For the health of the skin and coat, there are two essential fatty acids that your cat’s diet must include: linoleic acid and arachidonic acid. Linoleic acid preserves the health of the skin and coat, and cats with insufficient linoleic acid may have poor skin and haircoat, abnormal growth, and weakened immune systems. The two acids are omega-6 fatty acids, which are found in animal tissues like chicken fat and are present in most conventional cat diets.
Keep an eye on your cat’s weight. Weight gain makes it difficult for cats to groom themselves, which can cause skin issues and therefore affect their coat.
If you choose to bathe your cat, use a pet-friendly shampoo that won’t dry out or irritate their skin. Skin problems can also be caused by fleas and over-grooming, leading to further irritation. Regular flea – and other external parasite – prevention can help your cat’s skin and coat significantly. Because fish oil supplements have anti-inflammatory properties, they can be helpful for itchy or irritated skin. There are other excellent fatty acid sources, such as corn or canola oil. The best course of action is to always talk to your veterinarian first.

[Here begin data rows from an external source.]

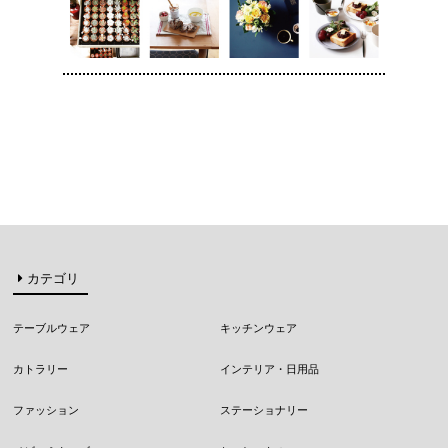
カテゴリ
テーブルウェア
キッチンウェア
カトラリー
インテリア・日用品
ファッション
ステーショナリー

While it is a rare phenomenon, cat hair can pierce human skin. If that happens, it is usually referred to as a hair splinter and is more common with human hair or dog hair since cat hair is typically finer. You are more likely to experience a cat hair splinter if your cat’s coat is short and coarse and if you are around cat hair often. They are usually minor issues that can be removed at home, but in some cases, they can become infected and require a doctor’s assistance.